LMI
- Type: Private company
- Industry: Technology Solutions
- Founded: October 3, 1961; 64 years ago
- Headquarters: Tysons Corner, Virginia, United States
- Key people: Josh Wilson (CEO)
- Owner: Declaration Partners, Capitol Meridian Partners, and 22C Capital
- Website: lmisolutions.com

= Logistics Management Institute =

Company in Virginia, United States

LMI (formerly Logistics Management Institute) is a technology solutions company with focus on the defense sector. Established in 1961, LMI is headquartered in Tysons, Virginia, near McLean, in the Greater Washington, D.C. area, with satellite offices located throughout the United States. It was designated by the United States government as a federally funded research and development center during the 1970-2010s returning to a privately held company in 2022.

==History==
In September, 1961, Secretary of Defense Robert McNamara sent a memorandum to President John F. Kennedy, recommending the creation of an independent organization that could provide logistics management services and related research to the federal government. With Kennedy's support, the Logistics Management Institute (LMI) was founded three weeks later on October 3, 1961. Initially based out of an office in The Pentagon; LMI consisted of fewer than a dozen employees at its formation.

During the following year, LMI grew considerably, more than doubling its staff and relocating to a new office. Despite congressional interest in de-funding the organization during the early 1970s, LMI managed to remain solvent by expanding its market to include other government agencies, though it remained primarily focused on the servicing the Department of Defense.

Steady growth continued throughout the late 1970s and into the following decade. In 1984, LMI moved its headquarters to Bethesda, Maryland. The following year, Deputy Secretary of Defense William Howard Taft IV designated LMI as a federally funded research and development center (FFRDC), precluding it from competing with profit-seeking firms. Significant growth, coupled with funding caps imposed by Congress on FFRDCs in the 1990s, proved burdensome, however, and in 1998 LMI was returned to its initial status as a not-for-profit.

In 2013, developers broke ground for Tysons Overlook, an 11-story office complex in Tysons, Virginia, adjacent to the headquarters of Gannett/USA Today. As of 2014, LMI occupies six floors within the facility, which houses its current headquarters.
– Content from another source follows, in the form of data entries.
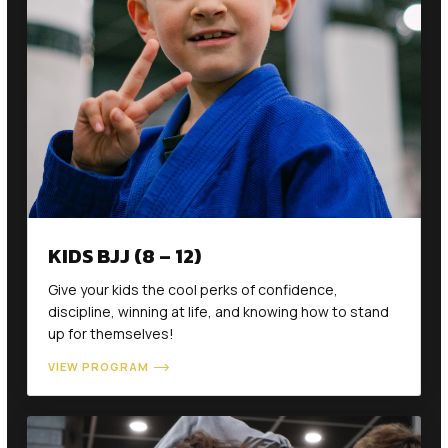
KIDS BJJ (8 – 12)
Give your kids the cool perks of confidence,
discipline, winning at life, and knowing how to stand
up for themselves!
VIEW PROGRAM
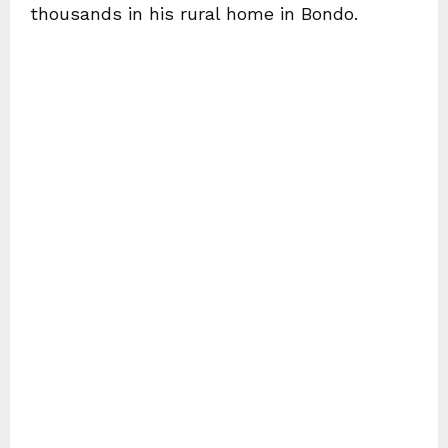
thousands in his rural home in Bondo.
In 2022, LMI sold its for-profit subsidiary to a consortium of investment firms. The remaining nonprofit entity was re-brand as NobleReach Foundation™.

==Acquisitions==
In 2004, LMI acquired The Bureaucrat, Inc., a non-profit organization that publishes The Public Manager, a quarterly journal covering public management issues, and, the following year, formed the LMI Research Institute, which conducts research for the organization, both internally and through academic partnerships with several research universities in the United States. In 2008, LMI purchased Jasmah Consulting, which was reorganized as the Intelligence Programs group within the organization's existing infrastructure.

In 2019, LMI acquired two companies, The Tauri Group, a government contracting firm confronting national and homeland security challenges, and Clockwork Solutions, a firm based in Austin that offers a predictive analytics software platform. LMI established a wholly owned subsidiary, LMI Consulting, in April 2020. In 2021, LMI acquired Suntiva, a digitally based business transformation company focused on public health and defense and headquartered in Falls Church, VA.

In 2022, LMI acquired Synaptech, which creates digital engineering, modeling, and simulation software for the national security and space industries. In 2024, LMI acquired JJR Solutions, a business rooted in military service that is working to improve the nation’s health and security through user experience and technology solutions.